C’est à 20h30 pétantes que le trio de Black Metal a fixé rendez-vous à son public afin de voyager dans le temps, au fil de ses trois long playings. Il est un peu moins de vingt minutes avant le début des hostilités et la petite salle De Kreun, d’une capacité estimée à cinq cent âmes, commence petit à petit à accueillir la faune du jour. Un public certes typé du sceau de la communauté Metal, mais néanmoins très hétérogène : le jean côtoie le cuir, le t-shirt n’est pas loin de la chemise, les longs cheveux sont voisins de la calvitie. Un constat à l’image de la musicalité de la Church of Ra, où les codes des communautés musicales sont fréquemment brisés. Côté scène, une machine à fumée emplit doucement et de manière continue l’espace d’un brouillard blanc. Deux longs drapeaux noirs frappés du logo du groupe –un enchevêtrement mystico-païen de branches au sein duquel on peut y déchiffrer chacune des lettres de ‘Wiegedood’– sont disposés de part et d’autre du podium, accrochés aux amplis. Chaque retour est peuplé d’une demi-douzaine de bières et autres petites bouteilles d’eau. La prestation atypique de ce soir n’est pas loin de relever du marathon.

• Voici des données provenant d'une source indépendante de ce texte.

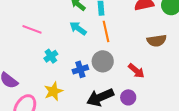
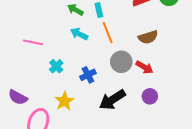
brown semicircle: (157, 41) -> (148, 37), moved
gray circle: (103, 61) -> (121, 62), moved
purple circle: (128, 97) -> (150, 96), moved

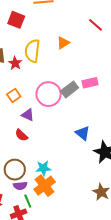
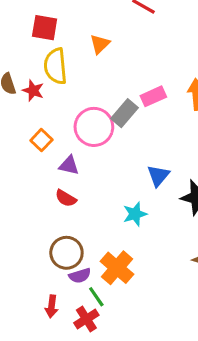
red square: (16, 20) -> (45, 28), moved
blue triangle: (83, 133) -> (158, 176), turned 42
cyan star: (43, 168) -> (135, 214), moved

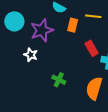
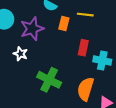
red rectangle: (92, 48) -> (83, 48), turned 42
green cross: (59, 80) -> (49, 80), size x1.6

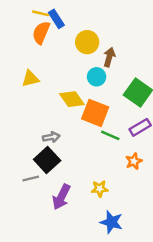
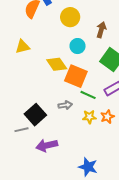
brown arrow: (109, 57) -> (101, 30), moved
gray arrow: (51, 137) -> (65, 105), moved
yellow star: (100, 189) -> (89, 117), moved
purple arrow: (61, 197) -> (47, 145), turned 50

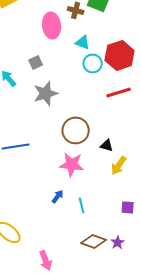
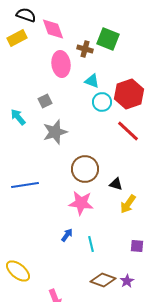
red line: (119, 92) -> (128, 131), turned 60

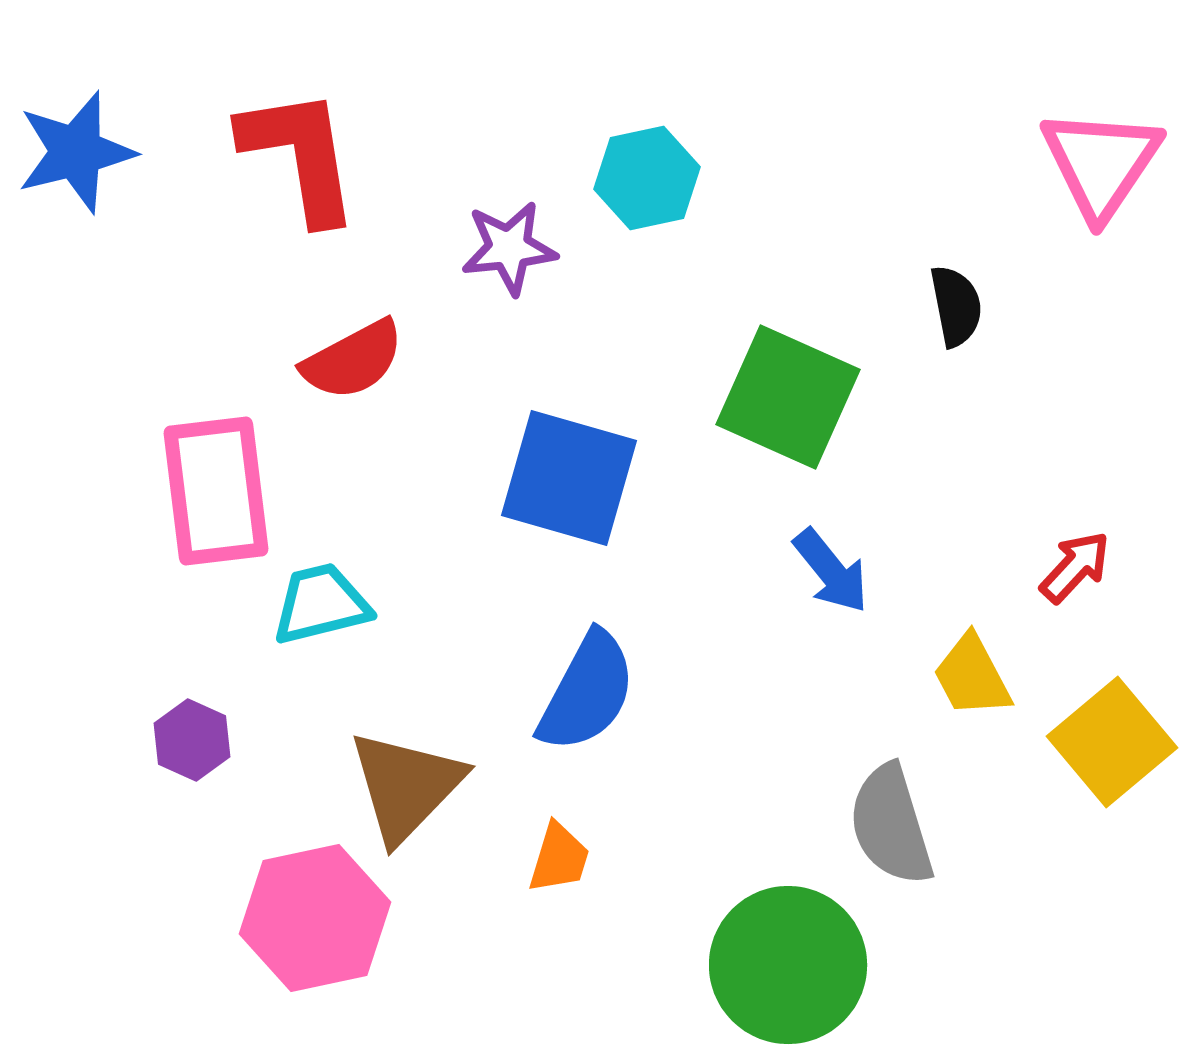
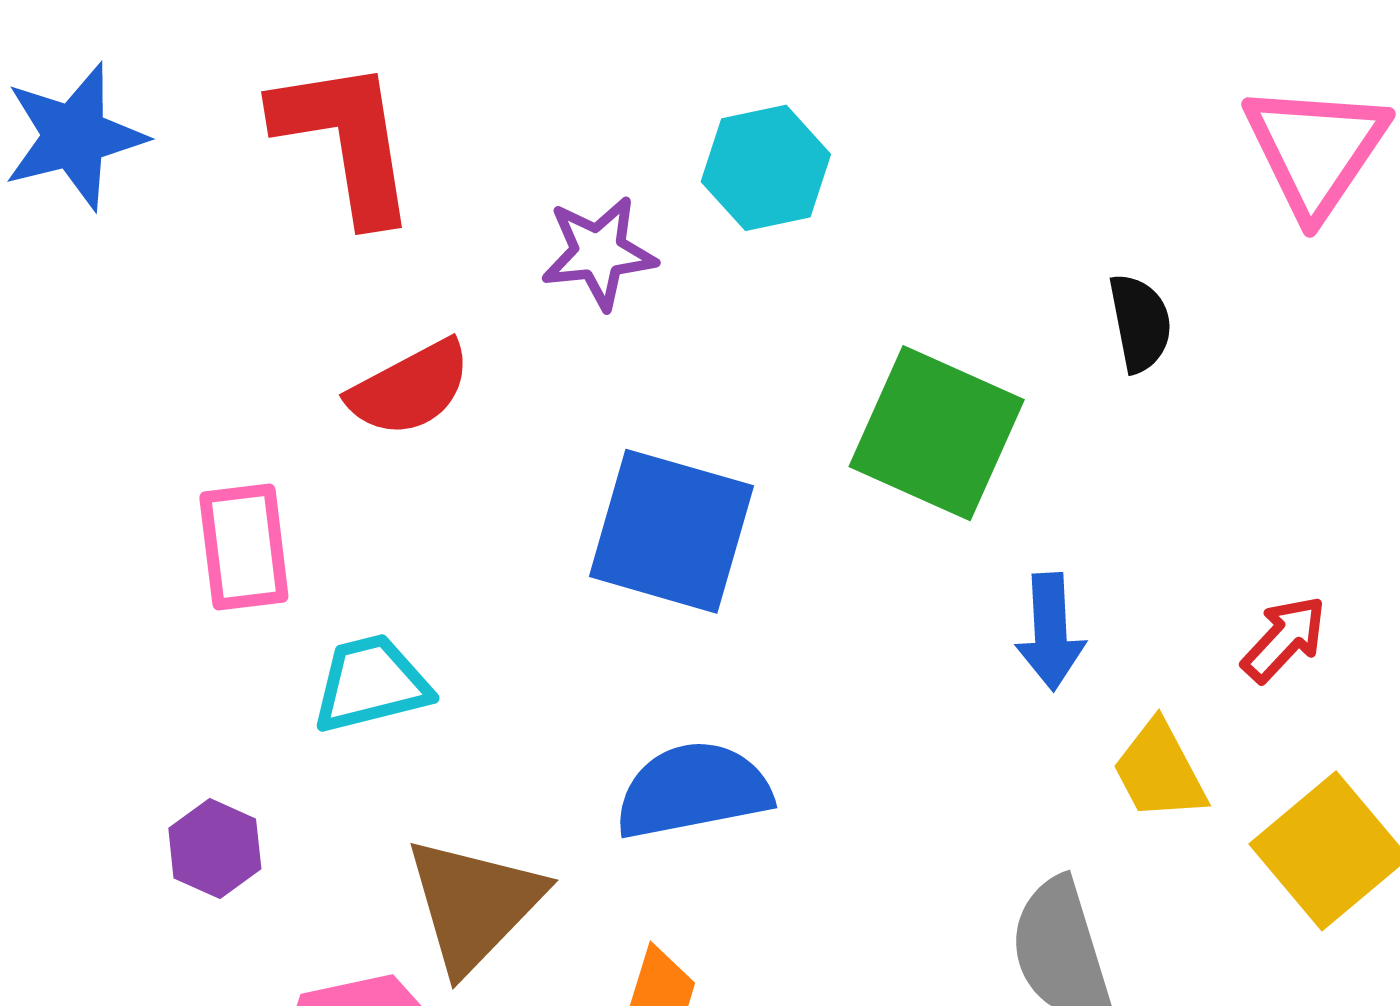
pink rectangle: (216, 491) -> (244, 547), size x0.7
blue arrow: (831, 571) -> (1050, 632), moved, turned 36
blue semicircle: (587, 692) -> (693, 790), turned -129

Deux caméras sont braquées vers les backstages, guettant l’arrivée des artistes. L’air sombre et concentré, ils finissent par débouler et prendre position. Pendant que Wim Coopers (qui milite également chez Oathbreaker) fixe les toms, baguettes à la main, de sa batterie, Gilles et Levy (…autre homme fort d’Oathbreaker) achèvent d’accorder leur guitare, tapis dans l’obscurité. Derrière eux, l’intrigant logo du groupe est projeté sur fond noir. Plus les secondes passent, plus la tension est palpable. Soudain Wim entrechoque ses baguettes et donne le coup de départ de cette épopée musicale. « Svanesang » démarre à du deux cent à l’heure. Un véritable coup de poing dans l’estomac. Une impression de vertige vous envahit pendant quelques secondes, le temps de se remettre de ce déferlement de décibels, tel un passage abrupt sous un rouleau compresseur. C’est à présent l’artwork du premier LP qui est projeté sur cette énorme toile blanche tapissant tout l’arrière de la scène. Ses longs cheveux blonds lui barrant le visage, Gilles joue du poignet d’un geste aussi rapide que chirurgical. Aucune émotion ne se lit sur son visage, tellement il est focalisé sur ses cordes. A quelques mètres de lui, vêtu d’un sobre t-shirt noir sans manches, Levy –dont l’épaisse tignasse ondule en pagaille– martyrise tout autant son manche. Il finit par se diriger vers son pied de micro, lève la tête et expulse de sa cage thoracique ce hurlement lancinant et empli de spleen qui mettra l’âme en péril de chacun et chacune pendant ces deux heures de set. Derrière eux, en véritable chef d’orchestre, Wim cogne dur et sec sur son kit de batterie tout en arrosant copieusement la salle de ses blasts dévastateurs. Une moissonneuse batteuse lancée à plein régime.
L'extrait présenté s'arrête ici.